Modafinil ameliorates excessive daytime sleepiness after traumatic brain injury

Abstract: Background: Excessive daytime sleepiness (EDS) and fatigue are common symptoms after traumatic brain injury (TBI), but there is no specific treatment for affected patients. With this pilot study, we aimed at studying the effect of daily modafinil on posttraumatic EDS and fatigue. Methods: We conducted a prospective, double-blind, randomized, placebo-controlled pilot study in 20 patients with TBI who had fatigue or EDS or both. After baseline examinations (questionnaires including the Epworth Sleepiness Scale to assess EDS and the Fatigue Severity Scale to assess fatigue, actigraphy, polysomnography, maintenance of wakefulness test, and psychomotor vigilance test), 10 patients received 100 to 200 mg modafinil every morning, and 10 patients were treated with placebo.

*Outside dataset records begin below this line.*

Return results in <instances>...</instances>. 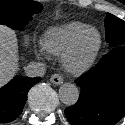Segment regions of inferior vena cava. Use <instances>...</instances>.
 I'll return each instance as SVG.
<instances>
[{
	"label": "inferior vena cava",
	"mask_w": 125,
	"mask_h": 125,
	"mask_svg": "<svg viewBox=\"0 0 125 125\" xmlns=\"http://www.w3.org/2000/svg\"><path fill=\"white\" fill-rule=\"evenodd\" d=\"M25 74L28 77H42L45 74V65L42 62H30L25 67Z\"/></svg>",
	"instance_id": "obj_1"
}]
</instances>
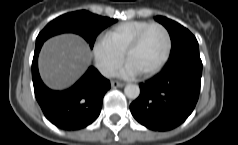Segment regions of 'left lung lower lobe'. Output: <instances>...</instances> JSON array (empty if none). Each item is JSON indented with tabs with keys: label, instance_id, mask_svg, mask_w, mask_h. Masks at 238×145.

After a 6-week treatment period, all examinations were repeated. Results: EDS improved significantly in patients with TBI who were treated with modafinil, compared with the placebo group. Similarly, the ability to stay awake on the maintenance of wakefulness test improved only in the modafinil group. Modafinil, however, had no impact on posttraumatic fatigue. Clinically relevant side effects were not observed. Conclusion: This study indicates that modafinil is effective and well tolerated in the treatment of posttraumatic EDS but not of fatigue. Classification of evidence: This study provides Class I evidence that modafinil (100–200 mg daily) improves posttraumatic EDS compared with placebo. This study provides Class I evidence that modafinil (100–200 mg daily) does not improve posttraumatic fatigue compared with placebo.